9709 P33 - Nov 2010 - Q2
1635
The parametric equations of a curve are
\(x = \frac{t}{2t + 3}\), \(y = e^{-2t}\).
Find the gradient of the curve at the point for which \(t = 0\).
Solution
To find the gradient \(\frac{dy}{dx}\), we first need to find \(\frac{dx}{dt}\) and \(\frac{dy}{dt}\).
For \(x = \frac{t}{2t + 3}\), use the quotient rule:
\(\frac{dx}{dt} = \frac{(2t + 3)(1) - t(2)}{(2t + 3)^2} = \frac{3}{(2t + 3)^2}\).
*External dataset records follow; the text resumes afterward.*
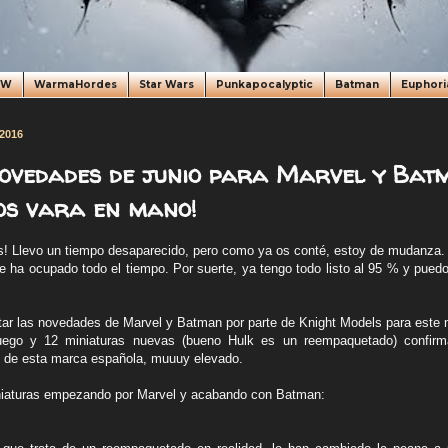
oW
WarmaHordes
Star Wars
Punkapocalyptic
Batman
Euphori
 2016
ovedades de junio para Marvel y Batm
os vara en mano!
! Llevo un tiempo desaparecido, pero como ya os conté, estoy de mudanza.
e ha ocupado todo el tiempo. Por suerte, ya tengo todo listo al 95 % y puedo
r las novedades de Marvel y Batman por parte de Knight Models para este 
uego y 12 miniaturas nuevas (bueno Hulk es un reempaquetado) confirm
e de esta marca española, muuuy elevado.
niaturas empezando por Marvel y acabando con Batman: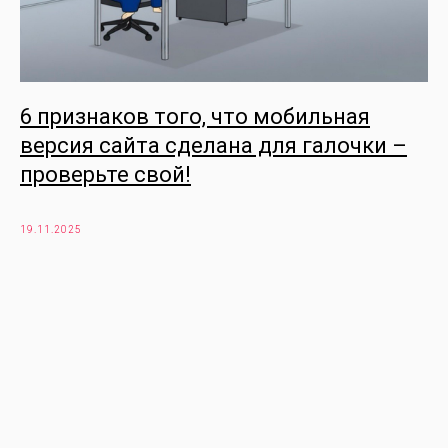
6 признаков того, что мобильная
версия сайта сделана для галочки –
проверьте свой!
19.11.2025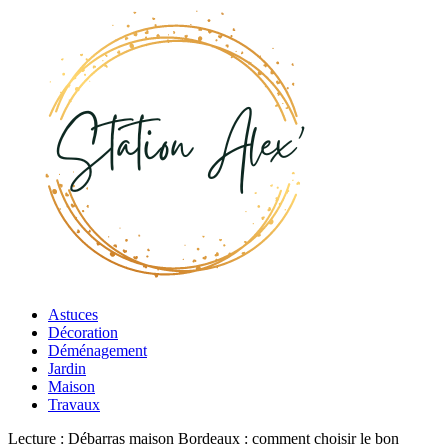
Astuces
Décoration
Déménagement
Jardin
Maison
Travaux
Lecture :
Débarras maison Bordeaux : comment choisir le bon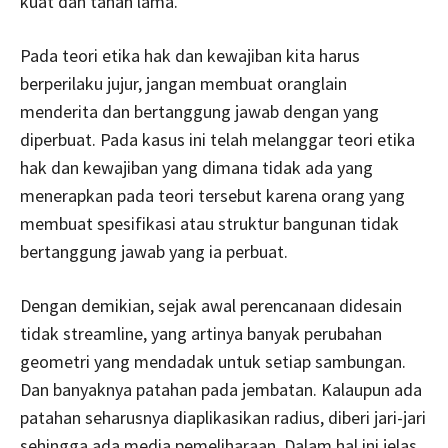
kuat dan tahan lama.
Pada teori etika hak dan kewajiban kita harus
berperilaku jujur, jangan membuat oranglain
menderita dan bertanggung jawab dengan yang
diperbuat. Pada kasus ini telah melanggar teori etika
hak dan kewajiban yang dimana tidak ada yang
menerapkan pada teori tersebut karena orang yang
membuat spesifikasi atau struktur bangunan tidak
bertanggung jawab yang ia perbuat.
Dengan demikian, sejak awal perencanaan didesain
tidak streamline, yang artinya banyak perubahan
geometri yang mendadak untuk setiap sambungan.
Dan banyaknya patahan pada jembatan. Kalaupun ada
patahan seharusnya diaplikasikan radius, diberi jari-jari
sehingga ada media pemeliharaan. Dalam hal ini jelas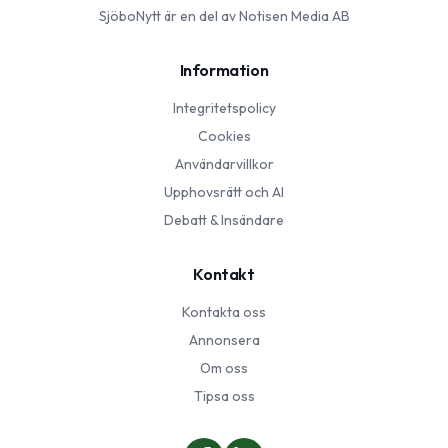
SjöboNytt
är en del av Notisen Media AB
Information
Integritetspolicy
Cookies
Användarvillkor
Upphovsrätt och AI
Debatt & Insändare
Kontakt
Kontakta oss
Annonsera
Om oss
Tipsa oss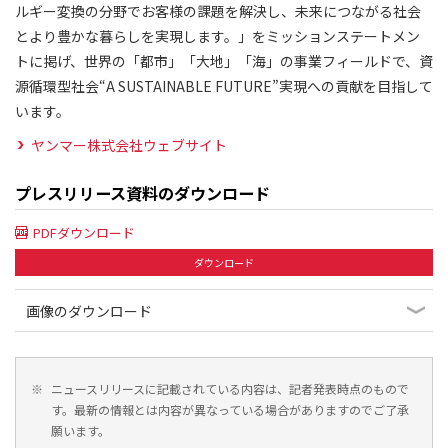
ルギー変換の分野でお客様の課題を解決し、未来につながる社会
とより豊かな暮らしを実現します。」をミッションステートメン
トに掲げ、世界の「都市」「大地」「海」の事業フィールドで、資
源循環型社会“A SUSTAINABLE FUTURE”実現への貢献を目指して
います。
ヤンマー株式会社ウェブサイト
プレスリリース資料のダウンロード
PDFダウンロード
ダウンロード
画像のダウンロード
※
ニュースリリースに記載されている内容は、記者発表時点のもので
す。最新の情報とは内容が異なっている場合がありますのでご了承
願います。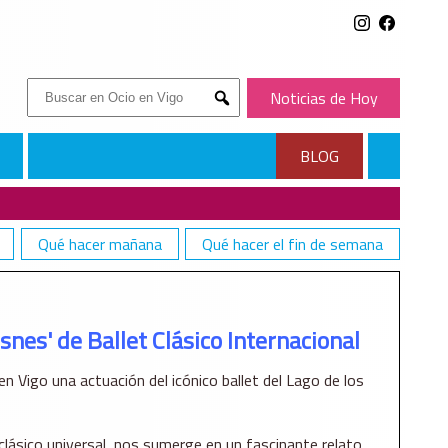
Buscar:
Noticias de Hoy
Submit
BLOG
Qué hacer mañana
Qué hacer el fin de semana
RNACIONAL
isnes' de Ballet Clásico Internacional
 en Vigo una actuación del icónico ballet del Lago de los
t clásico universal, nos sumerge en un fascinante relato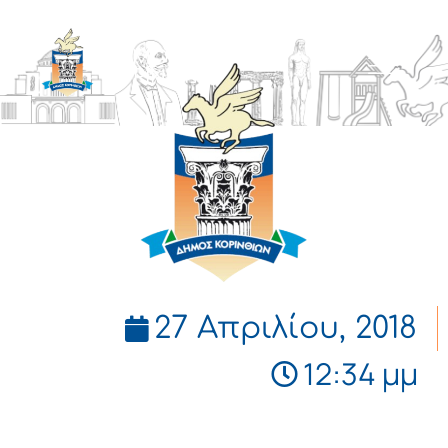
ΔΗΜΟΣ
ΚΟΡΙΝΘΙΩΝ
27 Απριλίου, 2018
12:34 μμ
For \(y = e^{-2t}\), differentiate with respect to \(t\):
\(\frac{dy}{dt} = -2e^{-2t}\).
Now, use the chain rule to find \(\frac{dy}{dx}\):
\(\frac{dy}{dx} = \frac{\frac{dy}{dt}}{\frac{dx}{dt}} = \frac{-2e^{-2t}}{\frac{3}{(2t + 3)^2}} = -2e^{-2t} \cdot \frac{(2t + 3)^2}{3}\).
Evaluate at \(t = 0\):
\(\frac{dy}{dx} = -2e^{0} \cdot \frac{3^2}{3} = -2 \cdot 3 = -6\).